[Page images and extracted text]
════════════════
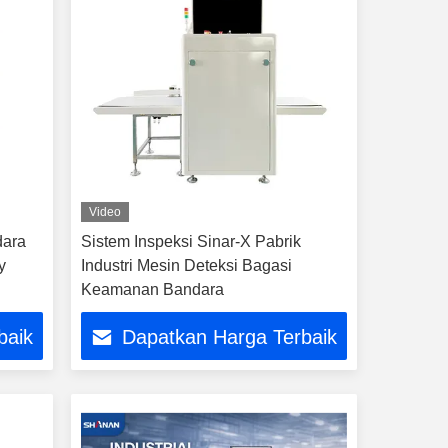
Video
dara
Sistem Inspeksi Sinar-X Pabrik
y
Industri Mesin Deteksi Bagasi
Keamanan Bandara
baik
Dapatkan Harga Terbaik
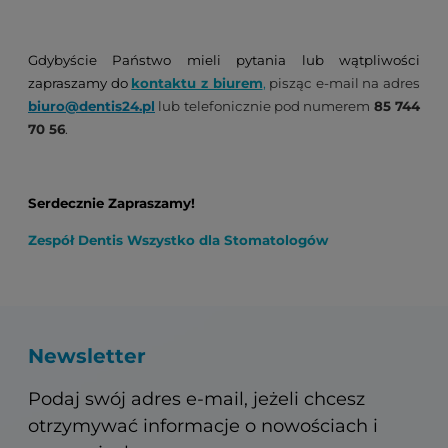
Gdybyście Państwo mieli pytania lub wątpliwości
zapraszamy do
kontaktu z biurem
,
pisząc e-mail na adres
biuro@dentis24.pl
lub telefonicznie pod numerem
85 744
70 56
.
Serdecznie Zapraszamy!
Zespół Dentis Wszystko dla Stomatologów
Newsletter
Podaj swój adres e-mail, jeżeli chcesz
otrzymywać informacje o nowościach i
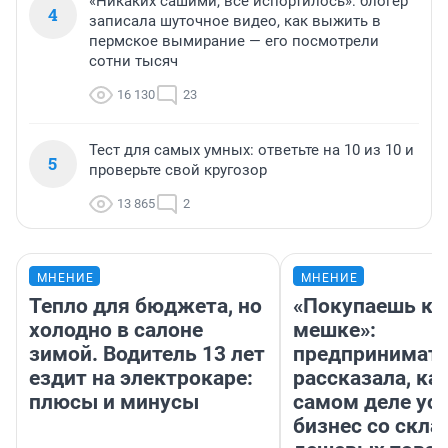
«Никаких сашими, все испортилось»: блогер
4
записала шуточное видео, как выжить в
пермское вымирание — его посмотрели
сотни тысяч
16 130
23
Тест для самых умных: ответьте на 10 из 10 и
5
проверьте свой кругозор
13 865
2
МНЕНИЕ
МНЕНИЕ
Тепло для бюджета, но
«Покупаешь ко
холодно в салоне
мешке»:
зимой. Водитель 13 лет
предпринимат
ездит на электрокаре:
рассказала, как
плюсы и минусы
самом деле ус
бизнес со скл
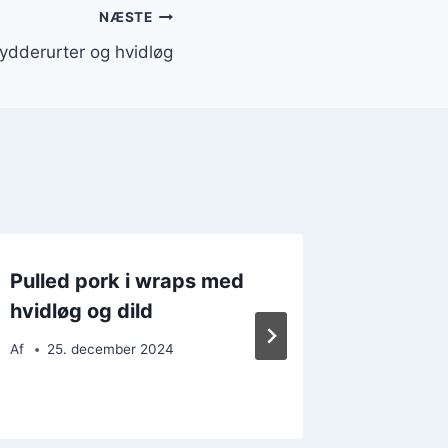
NÆSTE
rydderurter og hvidløg
Pulled pork i wraps med
Pulled
hvidløg og dild
smørre
Af
25. december 2024
Af
21. 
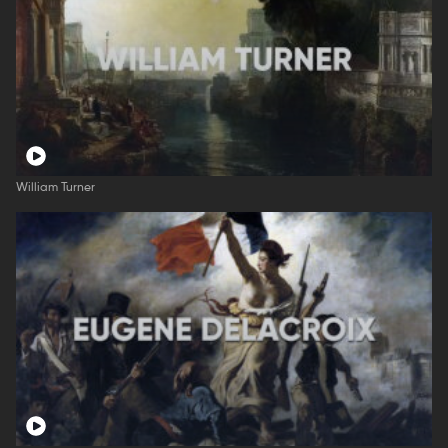
William Turner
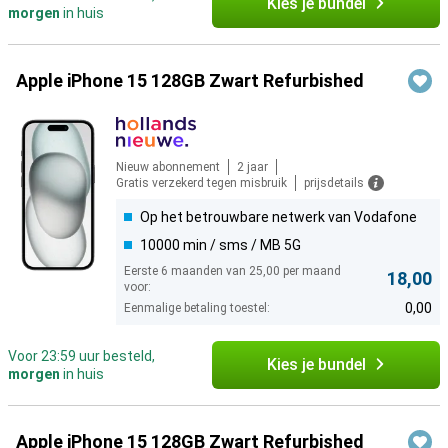
Kies je bundel
morgen
in huis
Apple iPhone 15 128GB Zwart Refurbished
Nieuw abonnement
2 jaar
Gratis verzekerd tegen misbruik
prijsdetails
Op het betrouwbare netwerk van Vodafone
10000 min / sms / MB 5G
Eerste 6 maanden van 25,00 per maand
18,00
voor:
0,00
Eenmalige betaling toestel:
Voor 23:59 uur besteld,
Kies je bundel
morgen
in huis
Apple iPhone 15 128GB Zwart Refurbished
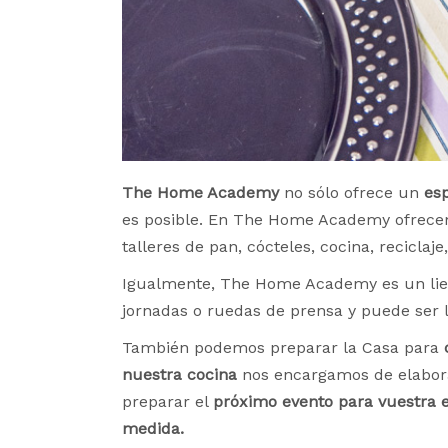
The Home Academy
no sólo ofrece un
es
es posible. En The Home Academy ofrece
talleres de pan, cócteles, cocina, recicla
Igualmente, The Home Academy es un li
jornadas o ruedas de prensa y puede ser 
También podemos preparar la Casa para
nuestra cocina
nos encargamos de elabora
preparar el
próximo evento para vuestra
medida.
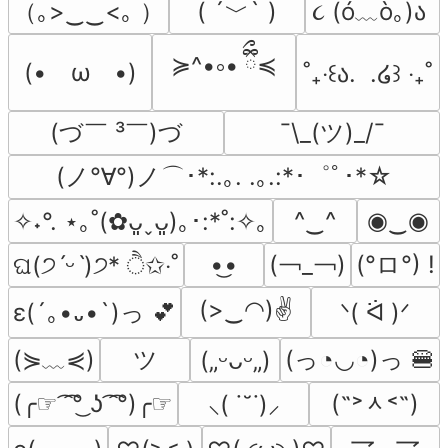
（｡>‿‿<｡ ）
( ´﹀` )
૮ (ó﹏ò｡)ა 
≽^•༚• ྀིྀ≼
(•　ω　•)
˚₊‧꒰ა.  .໒꒱ ‧₊˚
(づ￣ ³￣)づ
¯\_(ツ)_/¯
(ノ°∀°)ノ⌒･*:.｡. .｡.:*･゜ﾟ･*☆
^‿^
◉‿◉
✧˖°. ⋆｡˚(✿ᴗ͈ˬᴗ͈)｡･:*˚:✧｡
(￢_￢)
(°ロ°) !
•͜•
ଘ(੭ˊᵕˋ)੭* ੈ✩‧˚
(>‿◠)✌
ᐠ( ᐛ )ᐟ
ε(´｡•᎑•`)っ 💕
(⋟﹏⋞)
ツ
(っ◔◡◔)っ 🍔
(„ᵕᴗᵕ„)
(˶˃ᆺ˂˶)
(╭☞ ͡ ͡°͜ ʖ ͡ ͡°)╭☞
⸜( ˙˘˙)⸝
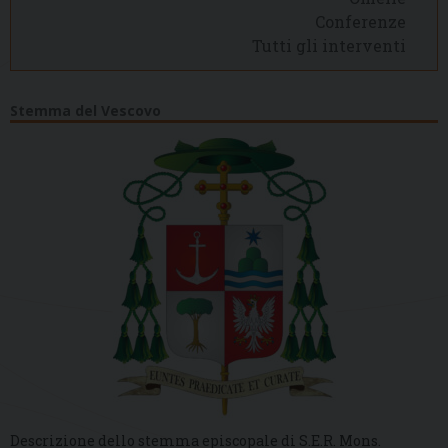
Conferenze
Tutti gli interventi
Stemma del Vescovo
Descrizione dello stemma episcopale di S.E.R. Mons.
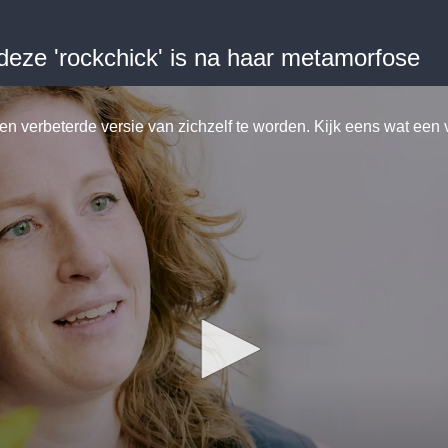
 deze 'rockchick' is na haar metamorfose
en verbeterde versie van zichzelf te worden. Kijk eens wat een v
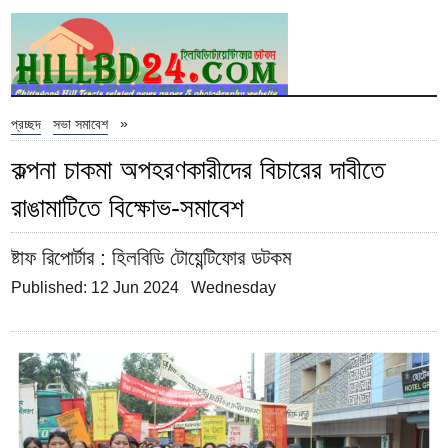
»
প্রচ্ছদ
সভা সমাবেশ
কল্পনা চাকমা অপহরণকারীদের বিচারের দাবীতে
রাঙামাটিতে বিক্ষোভ-সমাবেশ
ষ্টাফ রিপোর্টার
: হিলবিডি টোয়েন্টিফোর ডটকম
Published: 12 Jun 2024 Wednesday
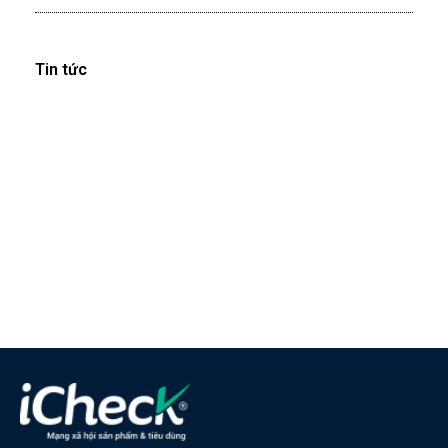
Tin tức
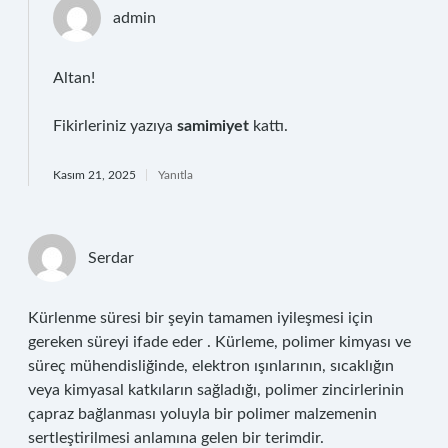
admin
Altan!
Fikirleriniz yazıya
samimiyet
kattı.
Kasım 21, 2025
Yanıtla
Serdar
Kürlenme süresi bir şeyin tamamen iyileşmesi için
gereken süreyi ifade eder . Kürleme, polimer kimyası ve
süreç mühendisliğinde, elektron ışınlarının, sıcaklığın
veya kimyasal katkıların sağladığı, polimer zincirlerinin
çapraz bağlanması yoluyla bir polimer malzemenin
sertleştirilmesi anlamına gelen bir terimdir.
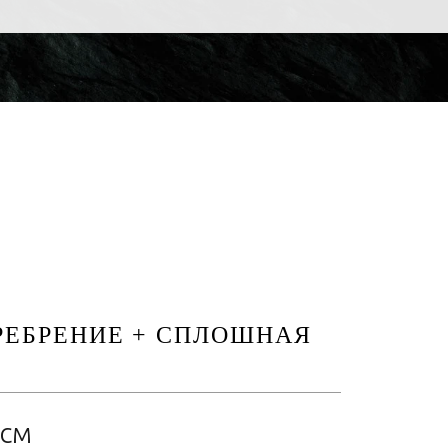
РЕБРЕНИЕ + СПЛОШНАЯ
9см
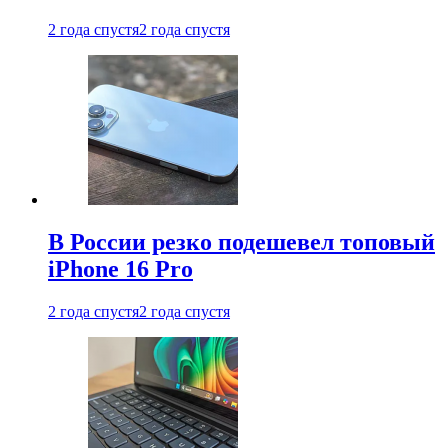
2 года спустя
2 года спустя
В России резко подешевел топовый
iPhone 16 Pro
2 года спустя
2 года спустя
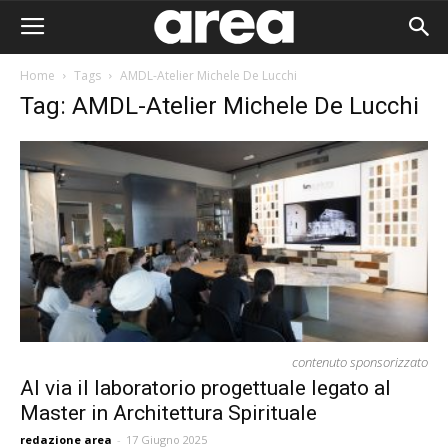
Home
Tags
AMDL-Atelier Michele De Lucchi
Tag: AMDL-Atelier Michele De Lucchi
contenuto sponsorizzato
Al via il laboratorio progettuale legato al
Master in Architettura Spirituale
Area I
redazione area
-
17 Giugno 2025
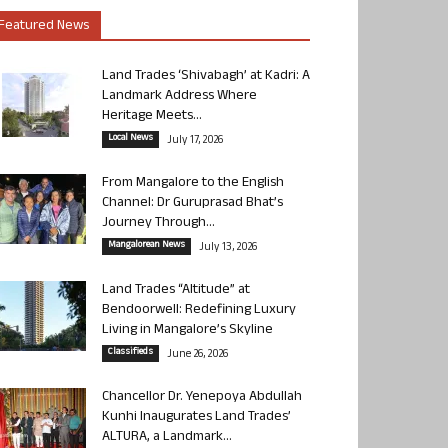
Featured News
Land Trades ‘Shivabagh’ at Kadri: A
Landmark Address Where
Heritage Meets...
Local News
July 17, 2026
From Mangalore to the English
Channel: Dr Guruprasad Bhat’s
Journey Through...
Mangalorean News
July 13, 2026
Land Trades “Altitude” at
Bendoorwell: Redefining Luxury
Living in Mangalore’s Skyline
Classifieds
June 26, 2026
Chancellor Dr. Yenepoya Abdullah
Kunhi Inaugurates Land Trades’
ALTURA, a Landmark...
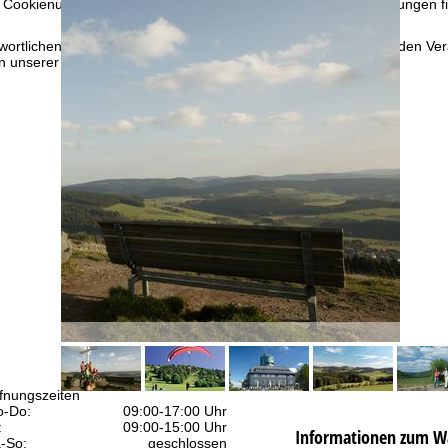
 Cookienutzung und die Möglichkeit zur Änderung Ihrer Einstellungen f
wortlichen finden Sie in unserem
Impressum
. Informationen zu den V
in unserer
Datenschutzerklärung
.
fnungszeiten
-Do:
09:00-17:00 Uhr
:
09:00-15:00 Uhr
Informationen zum W
-So:
geschlossen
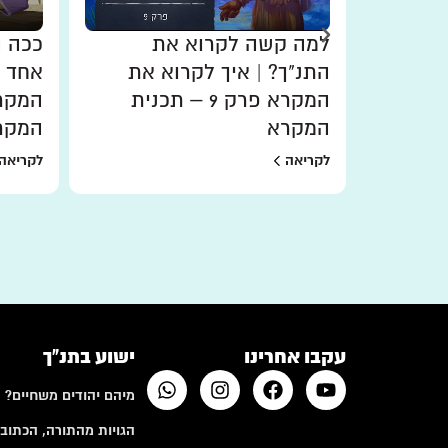
שהעין
למה קשה לקרוא את
ככה ה
ת
התנ"ך? | איך לקרוא את
אחד ש
– תכנית
המקרא פרק 9 – תכנית
המקרא
המקר
לקריאה
לקריאה
עקבו אחרינו
ישוע בתנ"ך
מיהם יהודים משחיים?
הגויות מהתורה, הכתובי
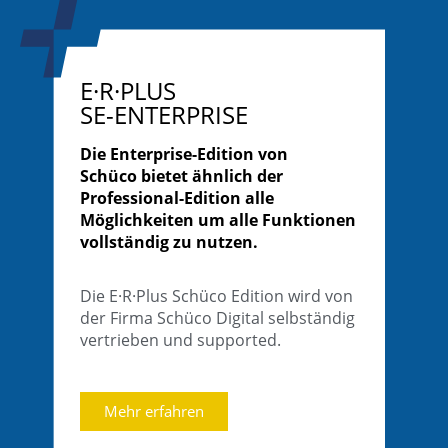
E·R·PLUS
SE-ENTERPRISE
Die Enterprise-Edition von
Schüco
bietet ähnlich der
Professional-E
dition alle
Möglichkeiten um alle Funktionen
vollständig zu nutzen.
Die E·R·Plus Schüco Edition wird von
der Firma Schüco Digital selbständig
vertrieben und supported.
Mehr erfahren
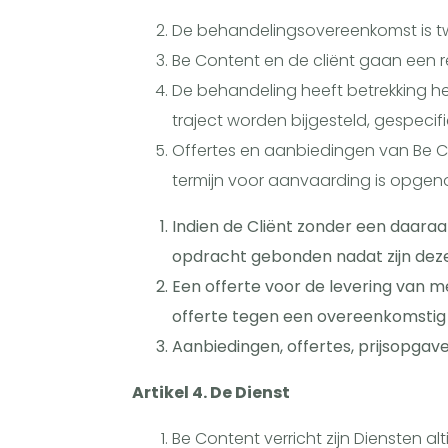
De behandelingsovereenkomst is t
Be Content en de cliënt gaan een r
De behandeling heeft betrekking 
traject worden bijgesteld, gespecif
Offertes en aanbiedingen van Be Co
termijn voor aanvaarding is opgeno
Indien de Cliënt zonder een daara
opdracht gebonden nadat zijn deze s
Een offerte voor de levering van m
offerte tegen een overeenkomstig d
Aanbiedingen, offertes, prijsopgav
Artikel 4. De Dienst
Be Content verricht zijn Diensten a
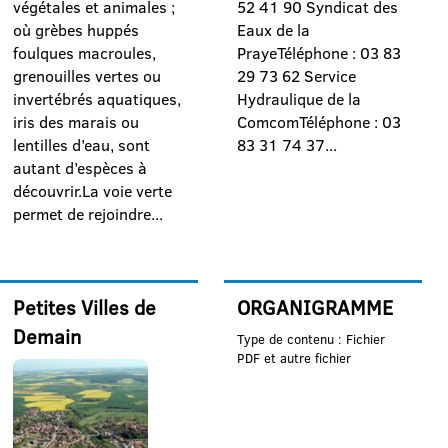
végétales et animales ;
52 41 90 Syndicat des
où grèbes huppés
Eaux de la
foulques macroules,
PrayeTéléphone : 03 83
grenouilles vertes ou
29 73 62 Service
invertébrés aquatiques,
Hydraulique de la
iris des marais ou
ComcomTéléphone : 03
lentilles d’eau, sont
83 31 74 37...
autant d’espèces à
découvrir.La voie verte
permet de rejoindre...
Petites Villes de
ORGANIGRAMME
Demain
Type de contenu : Fichier
PDF et autre fichier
════════════════
## Description of the task
Each entry above should be printed again word for word, with any picture dropped.

## Result of the exercise
Video
dara
Sistem Inspeksi Sinar-X Pabrik
y
Industri Mesin Deteksi Bagasi
Keamanan Bandara
baik
Dapatkan Harga Terbaik
Gdybyście Państwo mieli pytania lub wątpliwości
zapraszamy do
kontaktu z biurem
,
pisząc e-mail na adres
biuro@dentis24.pl
lub telefonicznie pod numerem
85 744
70 56
.
Serdecznie Zapraszamy!
Zespół Dentis Wszystko dla Stomatologów
Newsletter
Podaj swój adres e-mail, jeżeli chcesz
otrzymywać informacje o nowościach i
«Никаких сашими, все испортилось»: блогер
4
записала шуточное видео, как выжить в
пермское вымирание — его посмотрели
сотни тысяч
16 130
23
Тест для самых умных: ответьте на 10 из 10 и
5
проверьте свой кругозор
13 865
2
МНЕНИЕ
МНЕНИЕ
Тепло для бюджета, но
«Покупаешь ко
холодно в салоне
мешке»:
зимой. Водитель 13 лет
предпринимат
ездит на электрокаре:
рассказала, как
плюсы и минусы
самом деле ус
бизнес со скл
NÆSTE
rydderurter og hvidløg
Pulled pork i wraps med
Pulled
hvidløg og dild
smørre
Af
25. december 2024
Af
21. 
William Turner
Kies je bundel
morgen
in huis
Apple iPhone 15 128GB Zwart Refurbished
Nieuw abonnement
2 jaar
Gratis verzekerd tegen misbruik
prijsdetails
Op het betrouwbare netwerk van Vodafone
10000 min / sms / MB 5G
Eerste 6 maanden van 25,00 per maand
18,00
voor:
0,00
Eenmalige betaling toestel:
Voor 23:59 uur besteld,
Kies je bundel
morgen
in huis
Apple iPhone 15 128GB Zwart Refurbished
The Home Academy
no sólo ofrece un
es
es posible. En The Home Academy ofrece
talleres de pan, cócteles, cocina, recicla
Igualmente, The Home Academy es un li
jornadas o ruedas de prensa y puede ser 
También podemos preparar la Casa para
nuestra cocina
nos encargamos de elabora
preparar el
próximo evento para vuestra
medida.
（｡>‿‿<｡ ）
( ´﹀` )
૮ (ó﹏ò｡)ა 
≽^•༚• ྀིྀ≼
(•　ω　•)
˚₊‧꒰ა.  .໒꒱ ‧₊˚
(づ￣ ³￣)づ
¯\_(ツ)_/¯
(ノ°∀°)ノ⌒･*:.｡. .｡.:*･゜ﾟ･*☆
^‿^
◉‿◉
✧˖°. ⋆｡˚(✿ᴗ͈ˬᴗ͈)｡･:*˚:✧｡
(￢_￢)
(°ロ°) !
•͜•
ଘ(੭ˊᵕˋ)੭* ੈ✩‧˚
(>‿◠)✌
ᐠ( ᐛ )ᐟ
ε(´｡•᎑•`)っ 💕
(⋟﹏⋞)
ツ
(っ◔◡◔)っ 🍔
(„ᵕᴗᵕ„)
(˶˃ᆺ˂˶)
(╭☞ ͡ ͡°͜ ʖ ͡ ͡°)╭☞
⸜( ˙˘˙)⸝
Conferenze
Tutti gli interventi
Stemma del Vescovo
Descrizione dello stemma episcopale di S.E.R. Mons.
 deze 'rockchick' is na haar metamorfose
en verbeterde versie van zichzelf te worden. Kijk eens wat een v
»
প্রচ্ছদ
সভা সমাবেশ
কল্পনা চাকমা অপহরণকারীদের বিচারের দাবীতে
রাঙামাটিতে বিক্ষোভ-সমাবেশ
ষ্টাফ রিপোর্টার
: হিলবিডি টোয়েন্টিফোর ডটকম
Published: 12 Jun 2024 Wednesday
Tin tức
admin
Altan!
Fikirleriniz yazıya
samimiyet
kattı.
Kasım 21, 2025
Yanıtla
Serdar
Kürlenme süresi bir şeyin tamamen iyileşmesi için
gereken süreyi ifade eder . Kürleme, polimer kimyası ve
süreç mühendisliğinde, elektron ışınlarının, sıcaklığın
veya kimyasal katkıların sağladığı, polimer zincirlerinin
çapraz bağlanması yoluyla bir polimer malzemenin
sertleştirilmesi anlamına gelen bir terimdir.
РЕБРЕНИЕ + СПЛОШНАЯ
9см
2 года спустя
2 года спустя
В России резко подешевел топовый
iPhone 16 Pro
2 года спустя
2 года спустя
Home
Tags
AMDL-Atelier Michele De Lucchi
Tag: AMDL-Atelier Michele De Lucchi
contenuto sponsorizzato
Al via il laboratorio progettuale legato al
Master in Architettura Spirituale
Area I
redazione area
-
17 Giugno 2025
Featured News
Land Trades ‘Shivabagh’ at Kadri: A
Landmark Address Where
Heritage Meets...
Local News
July 17, 2026
From Mangalore to the English
Channel: Dr Guruprasad Bhat’s
Journey Through...
Mangalorean News
July 13, 2026
Land Trades “Altitude” at
Bendoorwell: Redefining Luxury
Living in Mangalore’s Skyline
Classifieds
June 26, 2026
Chancellor Dr. Yenepoya Abdullah
Kunhi Inaugurates Land Trades’
ALTURA, a Landmark...
 Cookienutzung und die Möglichkeit zur Änderung Ihrer Einstellungen f
wortlichen finden Sie in unserem
Impressum
. Informationen zu den V
in unserer
Datenschutzerklärung
.
fnungszeiten
-Do:
09:00-17:00 Uhr
:
09:00-15:00 Uhr
Informationen zum W
-So:
geschlossen
שהעין
למה קשה לקרוא את
ככה ה
ת
התנ"ך? | איך לקרוא את
אחד ש
– תכנית
המקרא פרק 9 – תכנית
המקרא
המקר
לקריאה
לקריאה
עקבו אחרינו
ישוע בתנ"ך
מיהם יהודים משחיים?
הגויות מהתורה, הכתובי
E·R·PLUS
SE-ENTERPRISE
Die Enterprise-Edition von
Schüco
bietet ähnlich der
Professional-E
dition alle
Möglichkeiten um alle Funktionen
vollständig zu nutzen.
Die E·R·Plus Schüco Edition wird von
der Firma Schüco Digital selbständig
vertrieben und supported.
Mehr erfahren
De behandelingsovereenkomst is t
Be Content en de cliënt gaan een r
De behandeling heeft betrekking 
traject worden bijgesteld, gespecif
Offertes en aanbiedingen van Be Co
termijn voor aanvaarding is opgeno
Indien de Cliënt zonder een daara
opdracht gebonden nadat zijn deze s
Een offerte voor de levering van m
offerte tegen een overeenkomstig d
Aanbiedingen, offertes, prijsopgav
Artikel 4. De Dienst
Be Content verricht zijn Diensten a
végétales et animales ;
52 41 90 Syndicat des
où grèbes huppés
Eaux de la
foulques macroules,
PrayeTéléphone : 03 83
grenouilles vertes ou
29 73 62 Service
invertébrés aquatiques,
Hydraulique de la
iris des marais ou
ComcomTéléphone : 03
lentilles d’eau, sont
83 31 74 37...
autant d’espèces à
découvrir.La voie verte
permet de rejoindre...
Petites Villes de
ORGANIGRAMME
Demain
Type de contenu : Fichier
PDF et autre fichier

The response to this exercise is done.